La vieja siguió doblando las bufandas con sus largas uñas, aparentemente inconsciente de su presencia.
—Estoy aquí, señora Gill…
—Tú eres nueva —aseveró la señora Gillespie, alargando la mano para cogerle la trinchera.
Lis sonrió nerviosa, tratando de conservar toda la cortesía posible.
—Sí, acabo de venir de Gales.
A través de sus pestañas de araña, la señora Gillespie observó a Lis con recelo. Sus penetrantes ojos verdes hacían daño al mirar los de Lis, y sus labios rubí se tensaron. Por sorpresa, la mujer alargó un brazo delgado y agarró la mano de Lis. Fríos anillos le apretaron la carne.
—He oído hablar de ti, Lis London.
Lis retiró la mano con un movimiento brusco.
—¿Cómo sabe mi nombre…?
La señora Gillespie movió el rostro hacia los lados, en un gesto rotundo.
—Los pájaros son amigos tuyos, ¡pero ten cuidado con los árboles!

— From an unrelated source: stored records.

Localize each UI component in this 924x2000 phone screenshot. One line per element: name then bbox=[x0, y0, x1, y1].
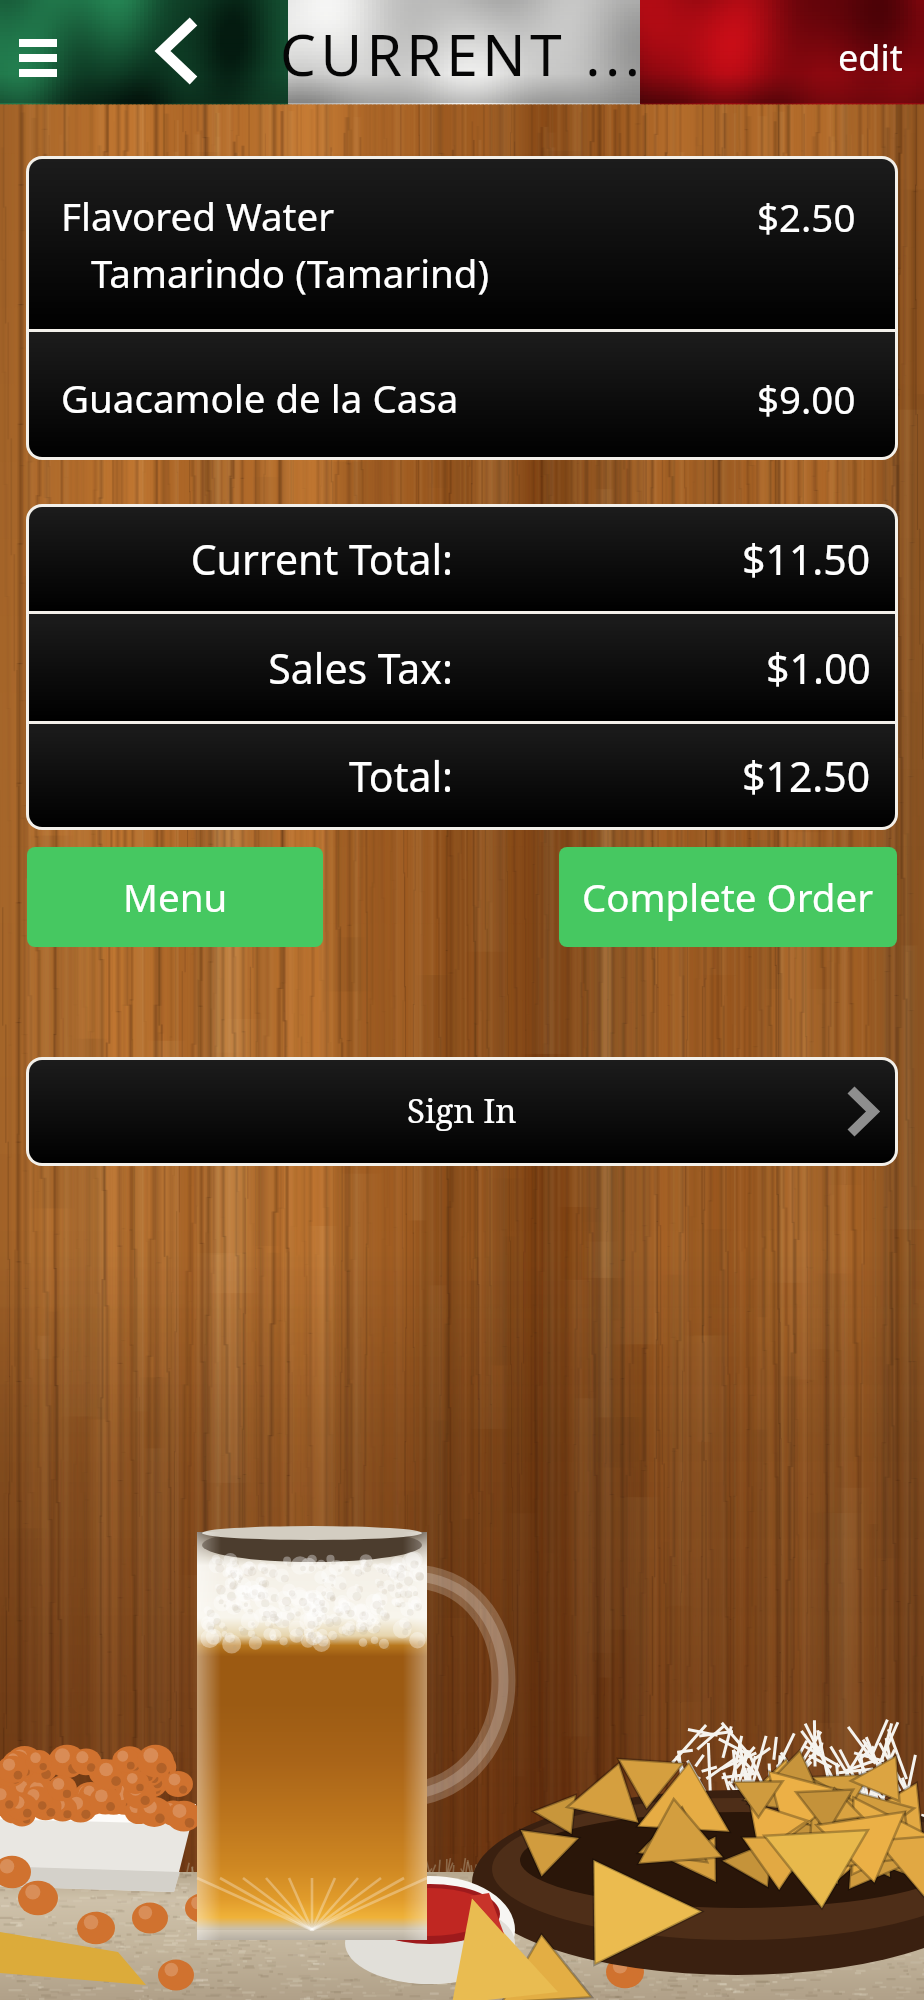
button[interactable]: Back bbox=[137, 0, 215, 100]
staticText: CURRENT ... bbox=[280, 15, 645, 93]
staticText: $1.00 bbox=[766, 640, 871, 696]
staticText: Current Total: bbox=[63, 531, 453, 587]
staticText: $2.50 bbox=[757, 191, 856, 243]
button[interactable]: Total: bbox=[29, 724, 895, 827]
staticText: $9.00 bbox=[757, 373, 856, 425]
button[interactable]: Sales Tax: bbox=[29, 614, 895, 721]
staticText: Sign In bbox=[407, 1088, 517, 1133]
button[interactable]: Flavored Water Tamarindo (Tamarind) bbox=[29, 159, 895, 329]
button[interactable]: Sign In bbox=[29, 1060, 895, 1163]
button[interactable]: Guacamole de la Casa bbox=[29, 332, 895, 457]
button[interactable]: Complete Order bbox=[559, 847, 897, 947]
staticText: Menu bbox=[123, 871, 228, 923]
staticText: Flavored Water Tamarindo (Tamarind) bbox=[61, 190, 490, 299]
button[interactable]: Current Total: bbox=[29, 507, 895, 611]
staticText: $11.50 bbox=[742, 531, 871, 587]
staticText: Sales Tax: bbox=[63, 640, 453, 696]
staticText: edit bbox=[838, 33, 903, 82]
staticText: Total: bbox=[63, 748, 453, 804]
staticText: $12.50 bbox=[742, 748, 871, 804]
button[interactable]: edit bbox=[816, 23, 924, 92]
staticText: Complete Order bbox=[582, 871, 874, 923]
button[interactable]: Open navigation menu bbox=[1, 21, 75, 95]
staticText: Guacamole de la Casa bbox=[61, 372, 459, 424]
button[interactable]: Menu bbox=[27, 847, 323, 947]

—¿Qué…? —Dios mío, la mujer estaba loca.
—No sabes nada, ¿verdad? —prosiguió la señora Gillespie—. Pues bien, escúchame, señorita… ¡tus sueños son una advertencia!
Las lágrimas asomaron de repente a los ojos de Lis. Aquella mujer no podía estar al corriente de sus pesadillas… eso no era posible.
—No entiendo qué quiere decir…
La señora Gillespie se calmó, y volvió a sonreír.
—Muy bien. Son tres libras con cincuenta, por favor.
Lis rebuscó a toda prisa en su monedero, mientras Kitty y Delilah llegaban y se colocaban a su lado.
—¿Estás bien? —le preguntó Kitty.
—Sí, estoy bien. Vamos.
Agarrando la trinchera, Lis se volvió y salió corriendo de la tienda, tropezando en los adoquines de la calle. Bajó el frío peldaño de piedra delante de Delilah.
—¿Lis? ¿Qué te pasa? Kitty no ha terminado de pagar el abrigo.
Lis miró el rostro preocupado de su amiga y dijo una mentira:
—Estoy bien. Es solo que ese olor me estaba mareando. Lo siento.
—No te preocupes —respondió Delilah con simpatía.
Sin embargo, Lis en aquel momento no tenía en la cabeza nada más que preocupaciones.